Specific enough to sound real, not so detailed that you sound like you’re making excuses. “I had unmanaged anxiety and was missing key teaching due to appointments” is better than “personal issues.” “I didn’t ask for feedback and was disorganized on the wards” is better than “things happened.” Avoid oversharing sensitive personal trauma unless it directly explains the issue and you’re comfortable with PDs knowing it.
4. What if the failure was mostly the attending’s fault?
Then you’re in the same situation as many students who had bad luck. But blaming an attending or clerkship in writing is a bad idea. PDs don’t know your side is 100% accurate, and even if it is, they’ll question your professionalism. You can say, “Expectations weren’t aligned and I didn’t clarify them early enough,” which puts the focus on what you controlled. Save the full story for friends, not ERAS.
5. Should I ask my letter writers to talk about the failed clerkship?
Only if they can directly speak to your improvement afterward. For example, an attending on your sub-I who knows about the failure and can truthfully write, “I was aware of a prior difficulty on this student’s IM clerkship; in my experience they performed at or above the level of their peers.” Don’t have letters re-litigate the failure itself. That just keeps the spotlight on it.

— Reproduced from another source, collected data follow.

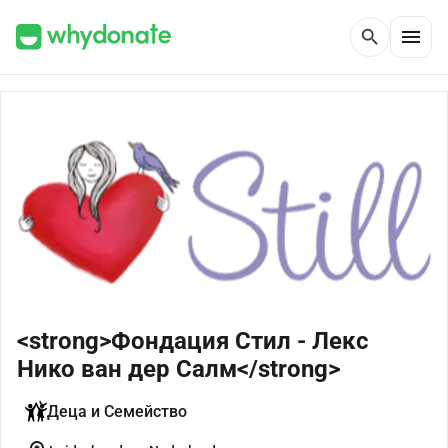
menu
search
<strong>Фондация Стил - Лекс
Нико ван дер Салм</strong>
Деца и Семейство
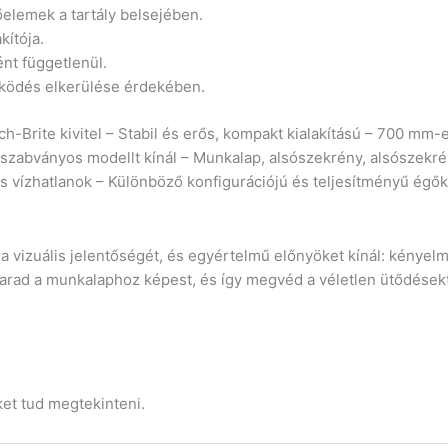
elemek a tartály belsejében.
ítója.
nt függetlenül.
űködés elkerülése érdekében.
h-Brite kivitel – Stabil és erős, kompakt kialakítású – 700 m
 szabványos modellt kínál – Munkalap, alsószekrény, alsószekré
vízhatlanok – Különböző konfigurációjú és teljesítményű égők
ha vizuális jelentőségét, és egyértelmű előnyöket kínál: kényel
 marad a munkalaphoz képest, és így megvéd a véletlen ütődése
ket tud megtekinteni.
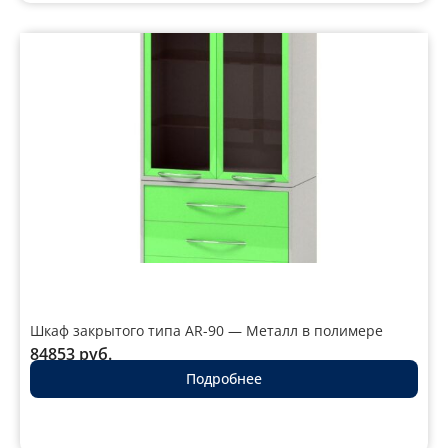
Шкаф закрытого типа AR-90 — Металл в полимере
84853
руб.
Подробнее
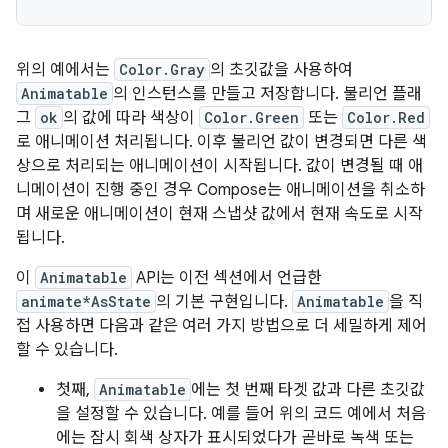
위의 예에서는
Color.Gray
의 초깃값을 사용하여
Animatable
의 인스턴스를 만들고 저장합니다. 불리언 플래
그
ok
의 값에 따라 색상이
Color.Green
또는
Color.Red
로 애니메이션 처리됩니다. 이후 불리언 값이 변경되면 다른 색
상으로 처리되는 애니메이션이 시작됩니다. 값이 변경될 때 애
니메이션이 진행 중인 경우 Compose는 애니메이션을 취소하
며 새로운 애니메이션이 현재 스냅샷 값에서 현재 속도로 시작
됩니다.
이
Animatable
API는 이전 섹션에서 언급한
animate*AsState
의 기본 구현입니다.
Animatable
을 직
접 사용하면 다음과 같은 여러 가지 방법으로 더 세밀하게 제어
할 수 있습니다.
첫째,
Animatable
에는 첫 번째 타겟 값과 다른 초깃값
을 설정할 수 있습니다. 예를 들어 위의 코드 예에서 처음
에는 잠시 회색 상자가 표시되었다가 곧바로 녹색 또는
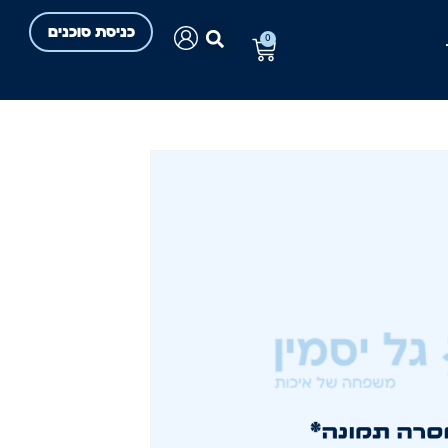
כניסת סוכנים
0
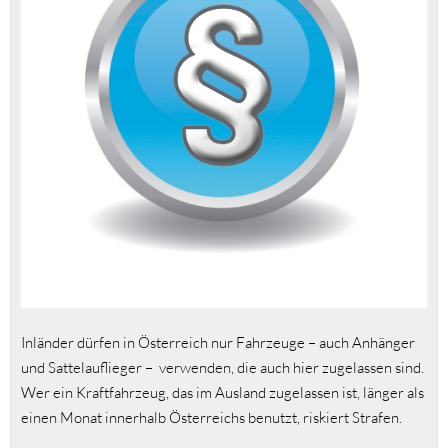
Inländer dürfen in Österreich nur Fahrzeuge – auch Anhänger
und Sattelauflieger – verwenden, die auch hier zugelassen sind.
Wer ein Kraftfahrzeug, das im Ausland zugelassen ist, länger als
einen Monat innerhalb Österreichs benutzt, riskiert Strafen.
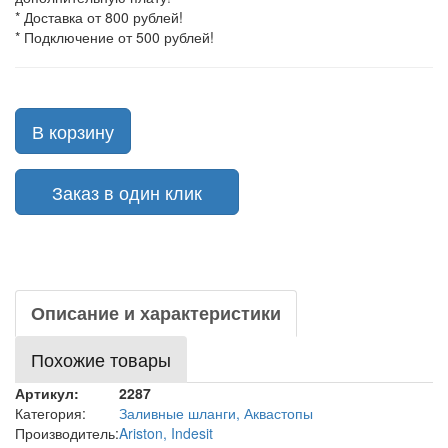
* Доставка от 800 рублей!
* Подключение от 500 рублей!
В корзину
Заказ в один клик
Описание и характеристики
Похожие товары
Артикул:
2287
Категория:
Заливные шланги, Аквастопы
Производитель:
Ariston, Indesit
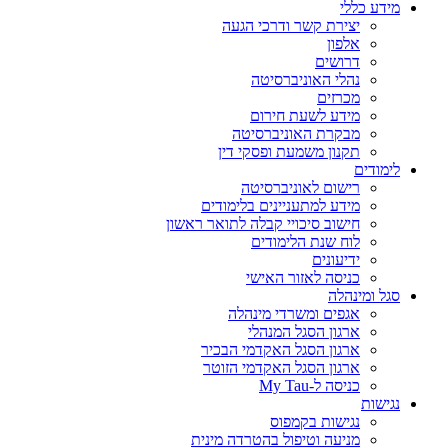
מידע כללי
יצירת קשר ודרכי הגעה
אלפון
דרושים
נהלי האוניברסיטה
מכרזים
מידע לשעת חירום
מבקרת האוניברסיטה
תקנון משמעת ופסקי דין
לימודים
רישום לאוניברסיטה
מידע למתעניינים בלימודים
חישוב סיכויי קבלה לתואר ראשון
לוח שנת הלימודים
ידיעונים
כניסה לאזור האישי
סגל ומינהלה
אגפים ומשרדי מינהלה
ארגון הסגל המנהלי
ארגון הסגל האקדמי הבכיר
ארגון הסגל האקדמי הזוטר
כניסה ל-My Tau
נגישות
נגישות בקמפוס
מניעה וטיפול בהטרדה מינית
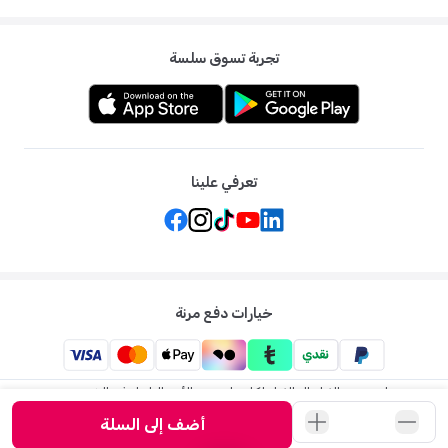
تجربة تسوق سلسة
تعرفي علينا
خيارات دفع مرنة
ممزورلد: متجر الاطفال الاول لكل ما يخص الأم والطفل في الشرق
الاوسط
أضف إلى السلة
©
2026
ممزورلد . جميع الحقوق محفوظة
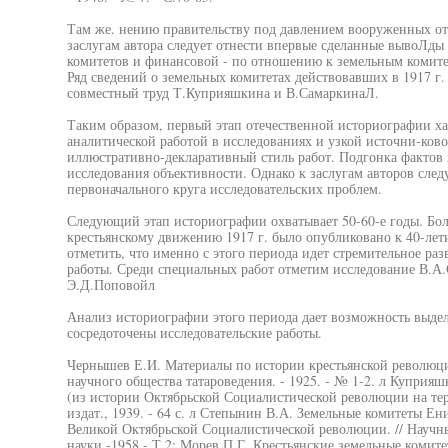
Там же. нению правительству под давлением вооруженных отр
заслугам автора следует отнести впервые сделанные вывоЛд
комитетов и финансовой - по отношению к земельным комите
Ряд сведений о земельных комитетах действовавших в 1917 г
совместный труд Т.Куприяшкина и В.СамаркинаЛ.
Таким образом, первый этап отечественной историографии хар
аналитической работой в исследованиях и узкой источни-ково
иллюстративно-декларативный стиль работ. Подгонка фактов
исследования объективности. Однако к заслугам авторов след
первоначального круга исследовательских проблем.
Следующий этап историографии охватывает 50-60-е годы. Бо
крестьянскому движению 1917 г. было опубликовано к 40-ле
отметить, что именно с этого периода идет стремительное ра
работы. Среди специальных работ отметим исследование В.А
Э.Д.Поповойл
Анализ историографии этого периода дает возможность выдел
сосредоточены исследовательские работы.
Чернышев Е.И. Материалы по истории крестьянской революции 
научного общества татароведения. - 1925. - № 1-2. л Куприя
(из истории Октябрьской Социалистической революции на тер
издат., 1939. - 64 с. л Степынин В.А. Земельные комитеты Е
Великой Октябрьской Социалистической революции. // Научн
науки.-1958.- Т.2; Морев П.Г. Крестьянские земельные комит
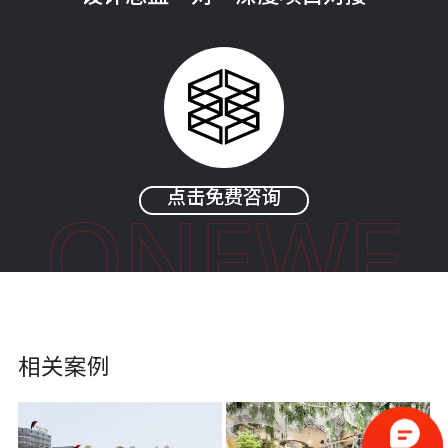
点击免费咨询
ONEWE
相关案例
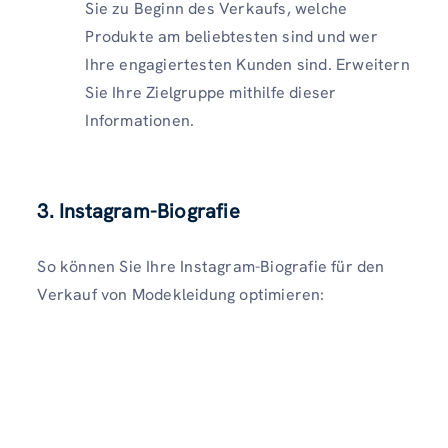
Sie zu Beginn des Verkaufs, welche
Produkte am beliebtesten sind und wer
Ihre engagiertesten Kunden sind. Erweitern
Sie Ihre Zielgruppe mithilfe dieser
Informationen.
3. Instagram-Biografie
So können Sie Ihre Instagram-Biografie für den
Verkauf von Modekleidung optimieren:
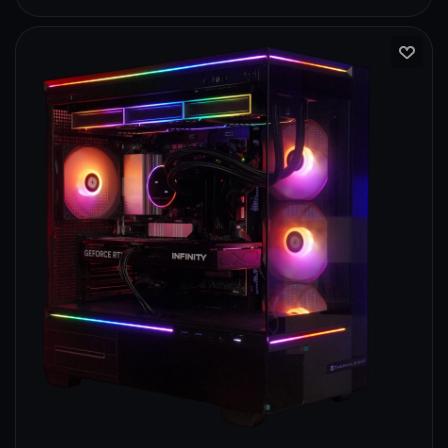
170
133
67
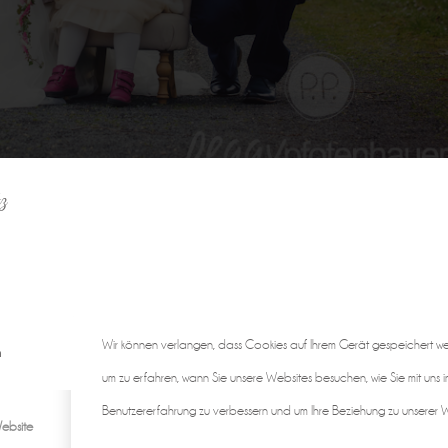
z
Wir können verlangen, dass Cookies auf Ihrem Gerät gespeichert w
n
um zu erfahren, wann Sie unsere Websites besuchen, wie Sie mit uns i
Benutzererfahrung zu verbessern und um Ihre Beziehung zu unserer We
ebsite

6. Can a failed clerkship keep me from matching at all?
Yes, in combination with other issues it can. But I’ve seen applicants with a failed clerkship match solidly — even into competitive-ish fields — when they 1) clearly explained what happened, 2) showed a real pattern of improvement, and 3) built a strong, coherent application otherwise (good Step scores, strong letters, solid interview performance). Your goal isn’t to erase the red flag; it’s to show it’s an isolated, understood event, not a preview of your residency performance.
Key takeaways:
- Don’t let the failed clerkship hijack your personal statement — explain it briefly, elsewhere or in a short end-paragraph, and move on.
- Own what happened, show specifically how you improved, and back it up with later performance.
- Consistency across MSPE, ERAS comments, personal statement, and interviews matters more than one “perfect” paragraph.